Brain effects are communicative goods. A recent study found common effects among reading and seeing actions:
Participants observed actions and read phrases relating to foot, hand, or mouth actions. In the premotor cortex of the left hemisphere, a clear congruence was found between effector-specific activations of visually presented actions and of actions described by literal phrases.
For example, reading the phrase “biting the peach” and seeing a video of a person bite a peach activate a common set of premotor neurons called “mirror neurons.” These neurons also trigger muscular actions such as actually biting a peach.

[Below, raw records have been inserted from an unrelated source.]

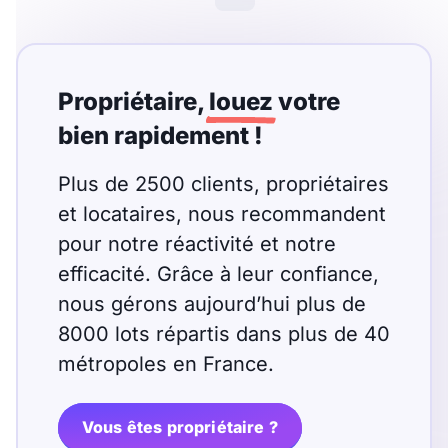
Meublé
Non meublé
Montant du loyer
Propriétaire,
louez
votre
€
bien rapidement !
€
Plus de 2500 clients, propriétaires
et locataires, nous recommandent
Nombre de pièces
pour notre réactivité et notre
Studio
efficacité. Grâce à leur confiance,
T1
T1 bis
nous gérons aujourd’hui plus de
T2
T3
T4
T5
8000 lots répartis dans plus de 40
T6
T7
T8
T9
métropoles en France.
T10
T11
T12
Vous êtes propriétaire ?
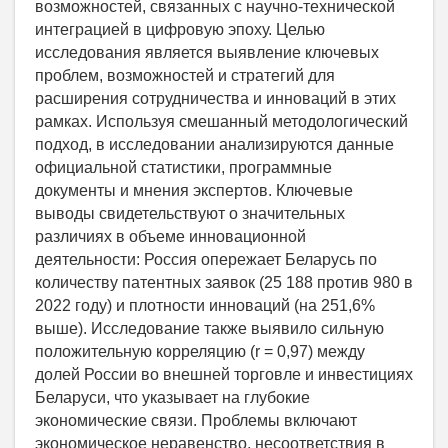
возможностей, связанных с научно-технической
интеграцией в цифровую эпоху. Целью
исследования является выявление ключевых
проблем, возможностей и стратегий для
расширения сотрудничества и инноваций в этих
рамках. Используя смешанный методологический
подход, в исследовании анализируются данные
официальной статистики, программные
документы и мнения экспертов. Ключевые
выводы свидетельствуют о значительных
различиях в объеме инновационной
деятельности: Россия опережает Беларусь по
количеству патентных заявок (25 188 против 980 в
2022 году) и плотности инноваций (на 251,6%
выше). Исследование также выявило сильную
положительную корреляцию (r = 0,97) между
долей России во внешней торговле и инвестициях
Беларуси, что указывает на глубокие
экономические связи. Проблемы включают
экономическое неравенство, несоответствия в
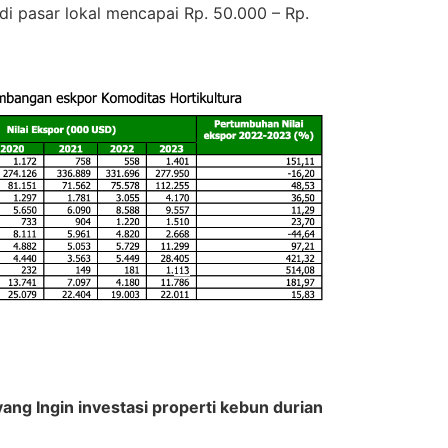
i pasar lokal mencapai Rp. 50.000 – Rp.
ng Ingin investasi properti kebun durian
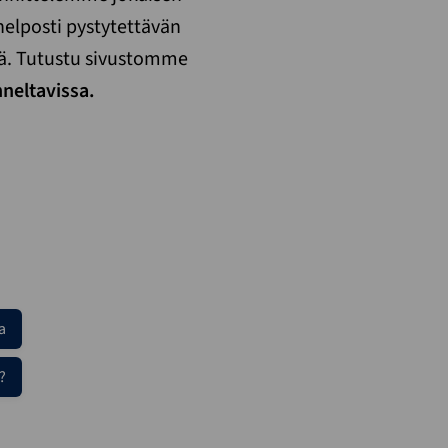
elposti pystytettävän
ä. Tutustu sivustomme
neltavissa.
a
?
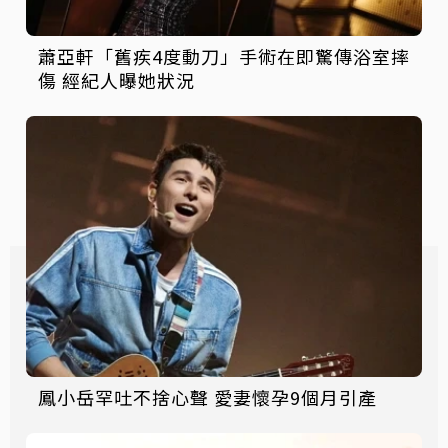
蕭亞軒「舊疾4度動刀」手術在即驚傳浴室摔
傷 經紀人曝她狀況
鳳小岳罕吐不捨心聲 愛妻懷孕9個月引產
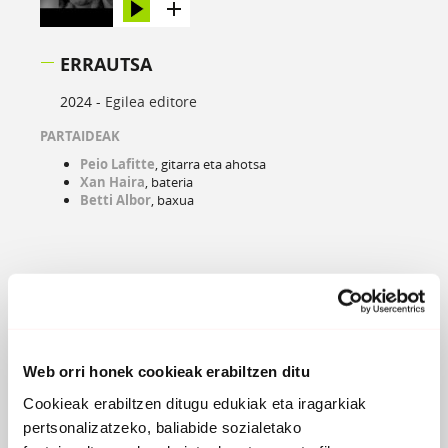
ERRAUTSA
2024 -
Egilea editore
PARTAIDEAK
Peio Lafitte
, gitarra eta ahotsa
Xan Haira
, bateria
Betti Albor
, baxua
Web orri honek cookieak erabiltzen ditu
Cookieak erabiltzen ditugu edukiak eta iragarkiak
pertsonalizatzeko, baliabide sozialetako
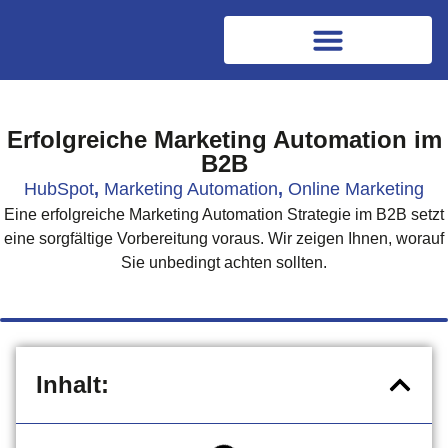
Erfolgreiche Marketing Automation im
B2B
HubSpot
,
Marketing Automation
,
Online Marketing
Eine erfolgreiche Marketing Automation Strategie im B2B setzt
eine sorgfältige Vorbereitung voraus. Wir zeigen Ihnen, worauf
Sie unbedingt achten sollten.
Inhalt:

Consider the economics of activating these neurons. Making sense of text is relatively expensive. Actually executing actions involve the caloric cost of moving bodily mass. Observing actions is probably the cheapest means to activate the common neurons associated with these different sensory circumstances. Perhaps this helps to explains why so many persons spend so much time on couches, watching sports on television.

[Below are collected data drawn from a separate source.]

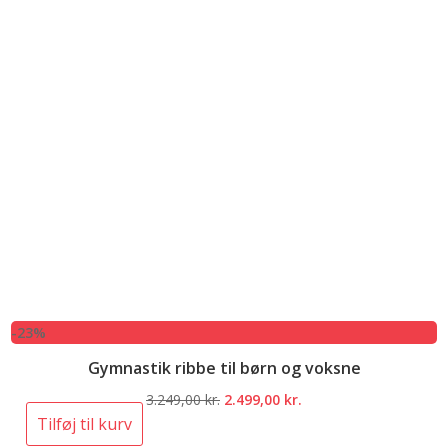
-23%
Gymnastik ribbe til børn og voksne
Den
Den
3.249,00
kr.
2.499,00
kr.
oprindelige
aktuelle
Tilføj til kurv
pris
pris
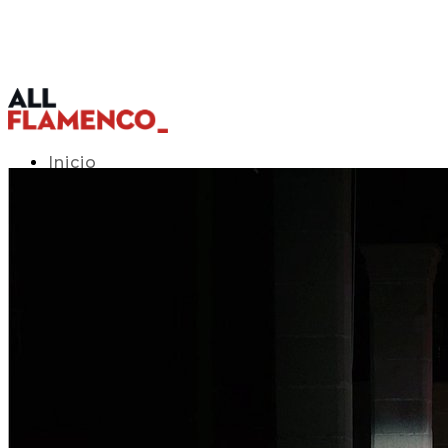
Inicio
Programación TV
Acceso APP
Blog
▾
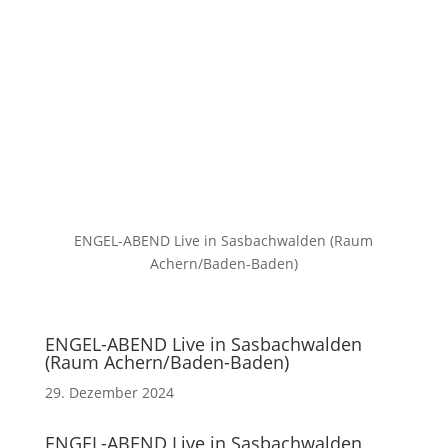
zur Terminübersicht
ENGEL-ABEND Live in Sasbachwalden (Raum
Achern/Baden-Baden)
ENGEL-ABEND Live in Sasbachwalden
(Raum Achern/Baden-Baden)
29. Dezember 2024
ENGEL-ABEND Live in Sasbachwalden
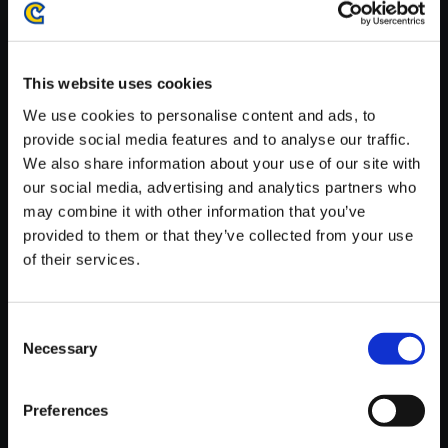
がかかる場合がございます。
※ご購入いただいたファイルのダウンロードの際には、通信環境
が安定しているWifi環境でお試しください。
This website uses cookies
We use cookies to personalise content and ads, to
provide social media features and to analyse our traffic.
We also share information about your use of our site with
our social media, advertising and analytics partners who
【単曲】Street Fighter 6 Origin
may combine it with other information that you’ve
al Soundtrack Bathers Beach -
provided to them or that they’ve collected from your use
Stage Battle
of their services.
150円
(税込)
7ポイント付与
Consent
Necessary
Selection
Preferences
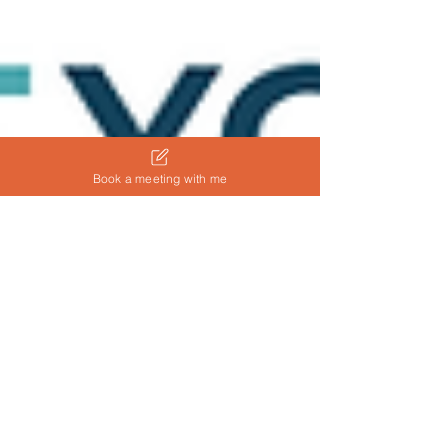
Book a meeting with me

Past physical experience affects the extent of neural activation. A scholar who has studied this relation noted:
“When we watch a sport, our brain performs an internal simulation of the actions, as if it were sending the same movement instructions to our own body. But for those sports commentators who are ex-athletes, the mirror system is likely to be even more active because their brains may re-enact the moves they once made. This might explain why they get so excited while watching the game!” [supporting scholarly paper (pdf)]
Sense of presence involves attunement to another like oneself. Common experience of physical action heightens sense of presence. Current demand for televised sports probably depends strongly on explicit marketing investment. An interesting challenge might be to try to calculate the implicit marketing value of sports participation.